• Extracted information

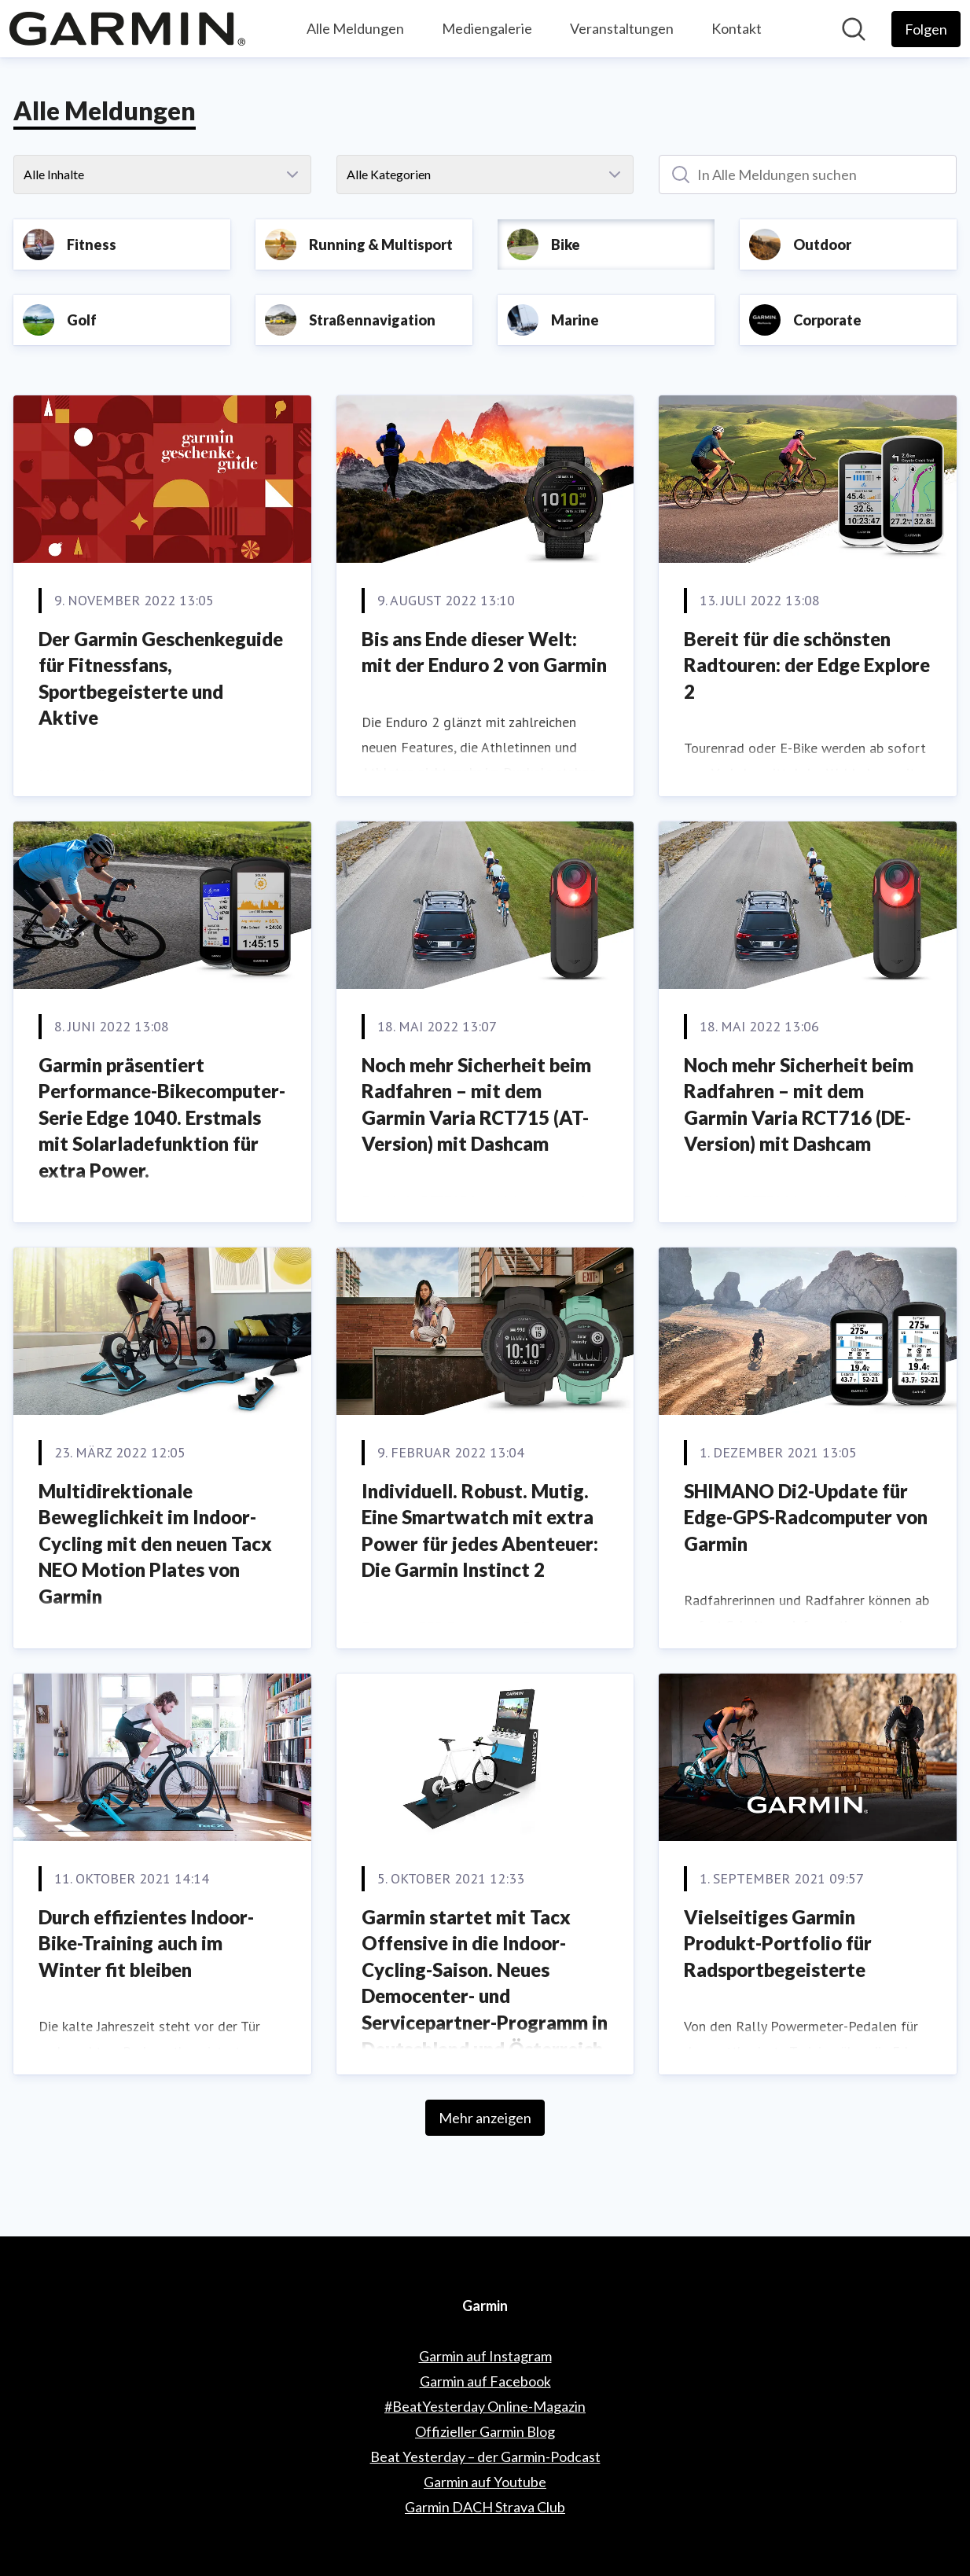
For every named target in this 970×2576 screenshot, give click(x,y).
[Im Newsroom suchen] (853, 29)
--
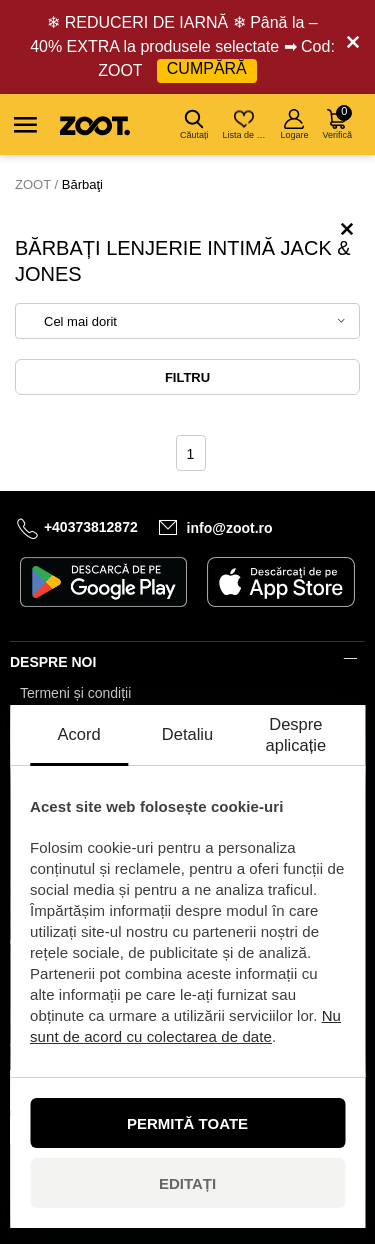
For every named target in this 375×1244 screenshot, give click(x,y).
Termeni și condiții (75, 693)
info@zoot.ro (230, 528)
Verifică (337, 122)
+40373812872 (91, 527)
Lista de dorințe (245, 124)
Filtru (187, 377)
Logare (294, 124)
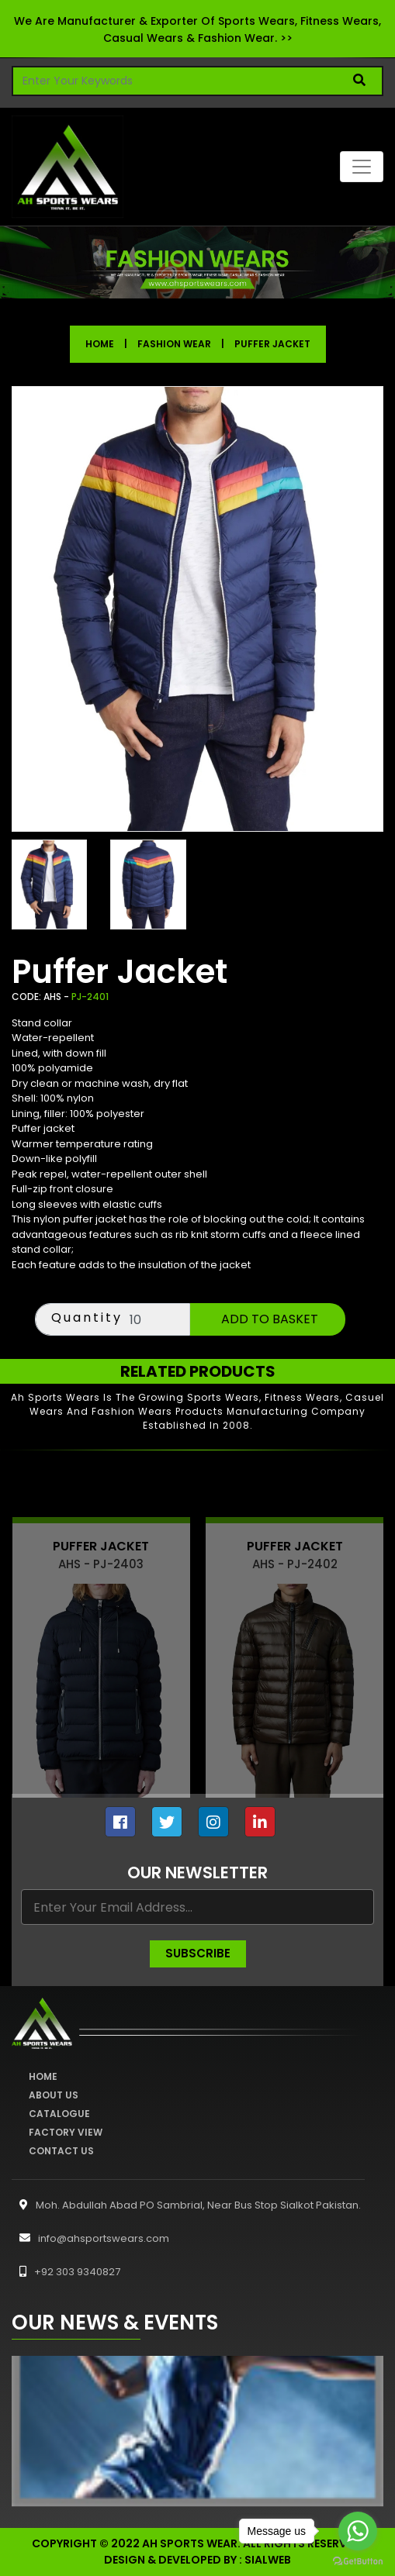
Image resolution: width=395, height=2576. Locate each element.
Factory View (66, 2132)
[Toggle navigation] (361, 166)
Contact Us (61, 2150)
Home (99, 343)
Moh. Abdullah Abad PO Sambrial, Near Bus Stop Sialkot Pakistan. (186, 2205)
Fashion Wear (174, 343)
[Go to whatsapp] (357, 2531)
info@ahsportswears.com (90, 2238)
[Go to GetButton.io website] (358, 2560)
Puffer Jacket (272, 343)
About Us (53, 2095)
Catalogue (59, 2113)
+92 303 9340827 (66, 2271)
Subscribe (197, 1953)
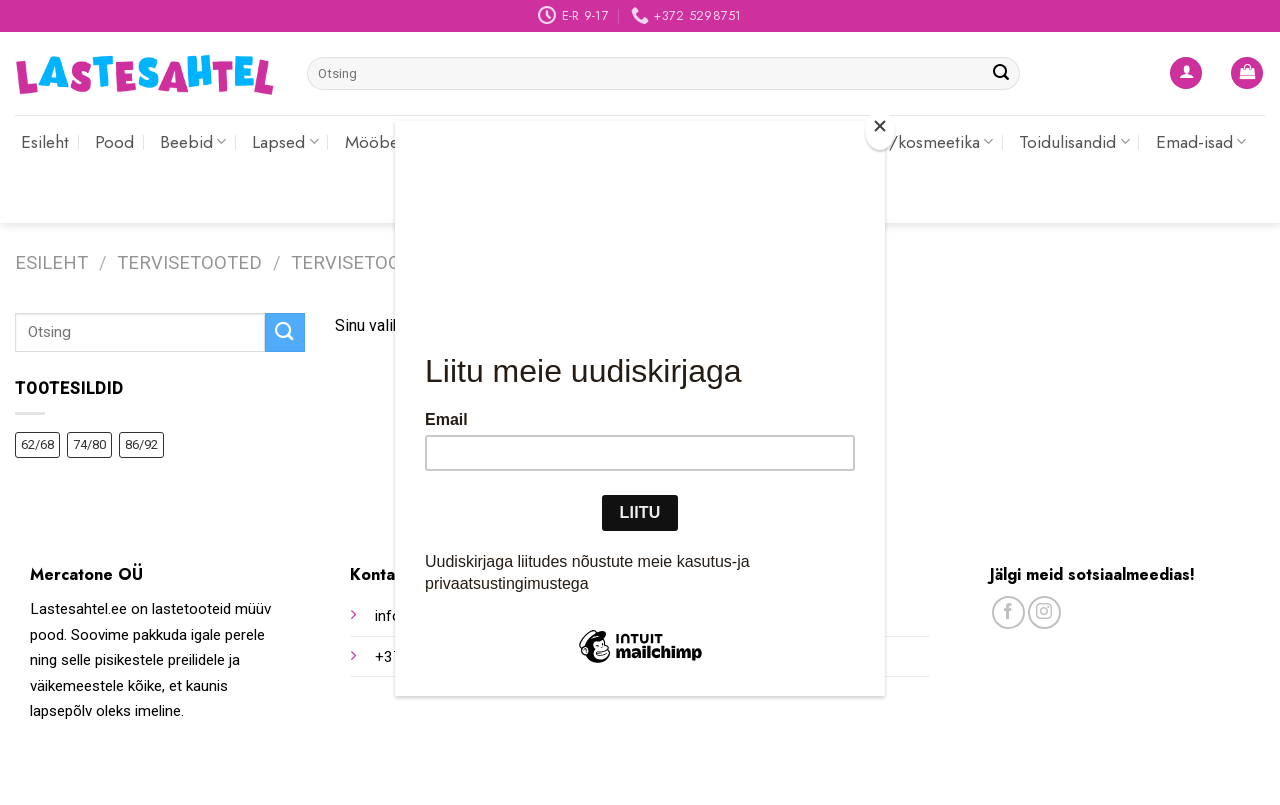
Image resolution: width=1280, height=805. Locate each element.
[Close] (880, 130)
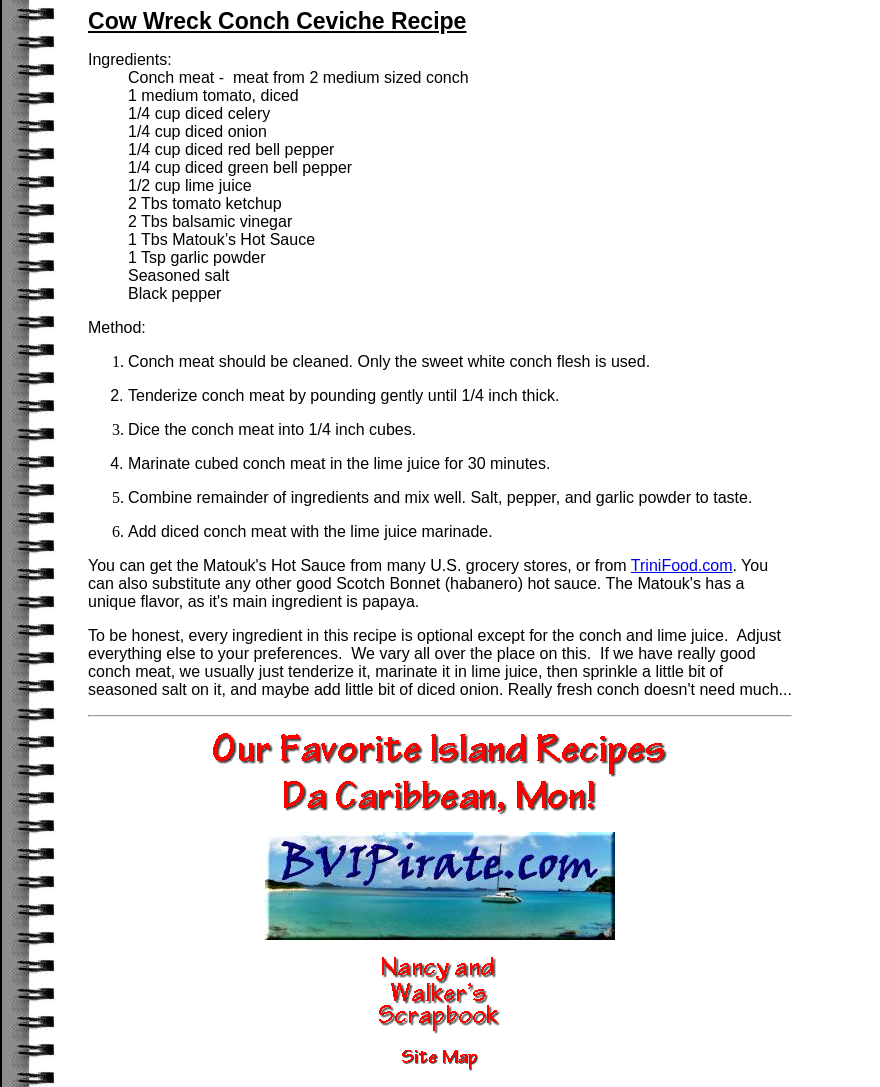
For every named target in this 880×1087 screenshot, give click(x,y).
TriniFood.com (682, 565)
...
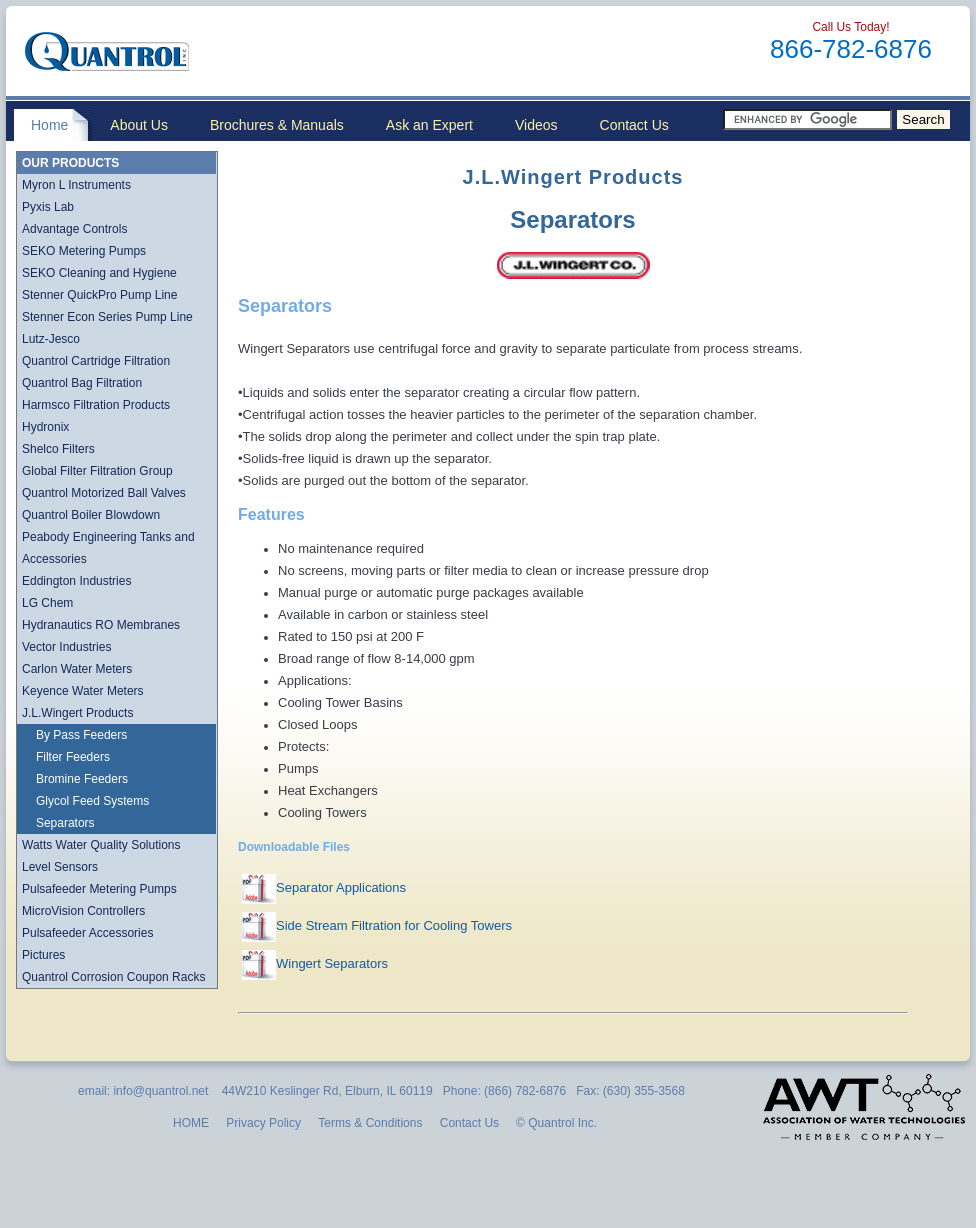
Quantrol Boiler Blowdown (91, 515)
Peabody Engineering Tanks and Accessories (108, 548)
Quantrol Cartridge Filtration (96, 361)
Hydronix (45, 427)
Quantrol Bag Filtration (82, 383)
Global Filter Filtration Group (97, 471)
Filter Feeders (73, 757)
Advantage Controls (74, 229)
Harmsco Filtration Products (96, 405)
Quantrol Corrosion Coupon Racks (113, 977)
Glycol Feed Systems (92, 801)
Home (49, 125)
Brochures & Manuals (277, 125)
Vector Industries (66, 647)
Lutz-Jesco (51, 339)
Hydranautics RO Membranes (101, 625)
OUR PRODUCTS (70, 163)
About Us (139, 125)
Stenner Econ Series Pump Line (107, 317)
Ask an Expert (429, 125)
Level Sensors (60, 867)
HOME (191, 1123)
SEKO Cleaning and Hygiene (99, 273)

• What you will do
From the material above, output only the span of lines that starts at the one containing "Verifică (337, 122)" and finishes at the one containing "TriniFood.com (682, 565)", word for word and free of pictures.

• Task output
Verifică (337, 122)
+40373812872 (91, 527)
Lista de dorințe (245, 124)
Filtru (187, 377)
Logare (294, 124)
Image resolution: width=395, height=2576. Locate each element.
Factory View (66, 2132)
[Toggle navigation] (361, 166)
Contact Us (61, 2150)
Home (99, 343)
Moh. Abdullah Abad PO Sambrial, Near Bus Stop Sialkot Pakistan. (186, 2205)
Fashion Wear (174, 343)
[Go to whatsapp] (357, 2531)
info@ahsportswears.com (90, 2238)
[Go to GetButton.io website] (358, 2560)
Puffer Jacket (272, 343)
About Us (53, 2095)
Catalogue (59, 2113)
+92 303 9340827 (66, 2271)
Subscribe (197, 1953)
Image resolution: width=1280, height=805. Locate each element.
[Close] (880, 130)
For every named target in this 880×1087 screenshot, give click(x,y).
TriniFood.com (682, 565)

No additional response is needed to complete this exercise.